** Opening EXTRACTED ENTRIES block **
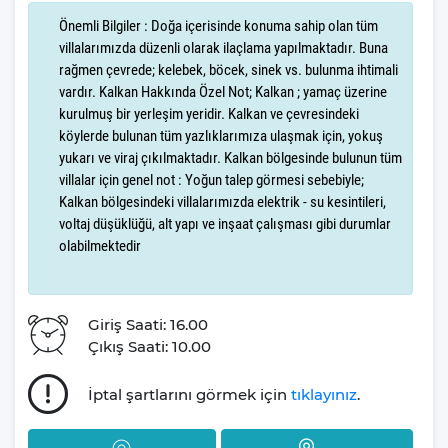
etmesini sağlamaktadır.
Önemli Bilgiler : Doğa içerisinde konuma sahip olan tüm
villalarımızda düzenli olarak ilaçlama yapılmaktadır. Buna
Villa Boğaziçi 2 muhafazakar özellikleri dışında doğa içerisinde
rağmen çevrede; kelebek, böcek, sinek vs. bulunma ihtimali
yer alması ile de dikkat çekmektedir. Villamız doğa içerisinde yer
vardır. Kalkan Hakkında Özel Not; Kalkan ; yamaç üzerine
alması sebebiyle doğanın eşsiz güzelliği ve sakinliğini
kurulmuş bir yerleşim yeridir. Kalkan ve çevresindeki
misafirlerine hissettirmektedir. Siz de yorucu, yorgun ve stresli
köylerde bulunan tüm yazlıklarımıza ulaşmak için, yokuş
yukarı ve viraj çıkılmaktadır. Kalkan bölgesinde bulunun tüm
geçen bir senenin ardından kendinizi doğa içerisinde bulunan
villalar için genel not : Yoğun talep görmesi sebebiyle;
villamızda ödüllendirebilirsiniz. Güne eşsiz doğa manzarasına
Kalkan bölgesindeki villalarımızda elektrik - su kesintileri,
uyanmak, doğa içerisinde sessiz ve sakin bir ortamda bulunmak
voltaj düşüklüğü, alt yapı ve inşaat çalışması gibi durumlar
sizlere oldukça iyi gelecektir.
olabilmektedir
Villamız tüm bu özelliklerinin yanı sıra konum özellikleri ile de ön
plana çıkmaktadır. Villamız Kalkan merkeze 12 kilometre, market
ve restaurantlara ise 3 kilometre uzaklıktadır. Bu sayede günlük
Giriş Saati: 16.00
ihtiyaçlarınızda veya Kalkan’ın eşsiz güzelliklerini keşfetmek
Çıkış Saati: 10.00
istediğizde kısa sürede istediğiniz yere varabilmektesiniz.
“Deniz olmadan tatil mi olur?”
Eğer
diyorsanız villamıza
İptal şartlarını görmek için
tıklayınız
.
en yakın plaj 13 kilometre uzaklıkta yer almaktadır. Böylece
villadan ayrılıp aracınızla yaklaşık 10-15 dakika içerisinde plaja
** Closing EXTRACTED ENTRIES block **
WORK REQUIRED -
From the first line of the material down to the line containing "köylerde bulunan tüm", inclusive, return each line exactly, skipping any picture.

RESULT FOR THIS EXERCISE -
etmesini sağlamaktadır.
Önemli Bilgiler : Doğa içerisinde konuma sahip olan tüm
villalarımızda düzenli olarak ilaçlama yapılmaktadır. Buna
Villa Boğaziçi 2 muhafazakar özellikleri dışında doğa içerisinde
rağmen çevrede; kelebek, böcek, sinek vs. bulunma ihtimali
yer alması ile de dikkat çekmektedir. Villamız doğa içerisinde yer
vardır. Kalkan Hakkında Özel Not; Kalkan ; yamaç üzerine
alması sebebiyle doğanın eşsiz güzelliği ve sakinliğini
kurulmuş bir yerleşim yeridir. Kalkan ve çevresindeki
misafirlerine hissettirmektedir. Siz de yorucu, yorgun ve stresli
köylerde bulunan tüm yazlıklarımıza ulaşmak için, yokuş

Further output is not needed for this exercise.